Entre os casos confirmados, 399 pacientes estão recebendo tratamento em hospitais, sendo 71 em estado grave e 24 em estado crítico, disse Yang Yunyan, vice-governador da província, em entrevista coletiva.

O número anterior de mortes informadas na China era de nove, todas na província de Hubei.

As autoridades sanitárias globais temem que a taxa de transmissão acelere, já que centenas de milhões de chineses viajarão pelo país e ao exterior durante o próximo feriado do Ano-Novo Lunar, que dura uma semana.

A Tailândia registrou quatro casos, e Coreia do Sul, Japão, Taiwan e Estados Unidos, um cada. Todos esses casos envolveram pessoas que estiveram recentemente em Wuhan, cidade com 11 milhões de habitantes.

Investigação

As autoridades de saúde chinesas ainda estão tentando determinar a origem do vírus, que, segundo elas, vem de um mercado em Wuhan onde animais eram comercializados ilegalmente. A OMS (Organização Mundial da Saúde) diz que provavelmente a fonte primária é um animal.

O vice-ministro da Comissão Nacional de Saúde da China, Li Bin, disse a repórteres em 22 de janeiro que há evidências de transmissão respiratória do vírus entre humanos.

As autoridades chinesas também afirmaram que 15 funcionários da área de saúde foram infectados.

Alguns especialistas dizem que o vírus pode não ser tão mortal quanto alguns outros coronavírus, como o tipo que causou a SARS (síndrome respiratória aguda grave), que matou quase 800 pessoas durante um surto de 2002-2003, também originário da China.

Medidas de controle

Não há vacina para o novo vírus, que a China diz estar sofrendo mutação.

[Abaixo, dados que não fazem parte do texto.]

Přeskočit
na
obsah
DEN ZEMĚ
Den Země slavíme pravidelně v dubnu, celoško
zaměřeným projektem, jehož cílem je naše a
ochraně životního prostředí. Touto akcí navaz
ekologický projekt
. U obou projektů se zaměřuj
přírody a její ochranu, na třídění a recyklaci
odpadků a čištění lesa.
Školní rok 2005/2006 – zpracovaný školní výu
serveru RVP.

Os sintomas incluem febre, tosse e dificuldade em respirar.

As autoridades chinesas intensificaram os esforços de monitoramento e desinfecção antes do feriado do Ano-Novo Lunar, que começa formalmente em 24 de janeiro, quando muitos dos 1,4 bilhão de habitantes da China viajam no país e para o exterior.

Elas também aconselharam as pessoas a não viajarem para Wuhan e também pediram aos moradores de Wuhan que permanecessem na cidade.

Autoridades aeroportuárias dos Estados Unidos e de muitos países asiáticos, incluindo Japão, Tailândia, Cingapura e Coreia do Sul, intensificaram a triagem de passageiros de Wuhan.

A OMS enviou diretrizes para hospitais de todo o mundo sobre prevenção e controle de infecções. Também convocou um comitê de emergência de especialistas para avaliar nesta quarta-feira se o surto constitui uma emergência internacional.

Reação

Embora a OMS ainda não tenha recomendado restrições comerciais ou de viagens, algumas plataformas chinesas de reservas de viagens e companhias aéreas ofereceram cancelamentos gratuitos para viagens a Wuhan.

Além de Wuhan, alguns chineses começaram a cancelar outros planos de viagem para o Ano-Novo Lunar e a evitar áreas públicas como cinemas e shopping centers. As empresas estão distribuindo máscaras e alertando os funcionários para evitar Wuhan.

A Disneylândia de Xangai, por exemplo, está isentando algumas taxa de remarcação para clientes que alteram os planos de viagem.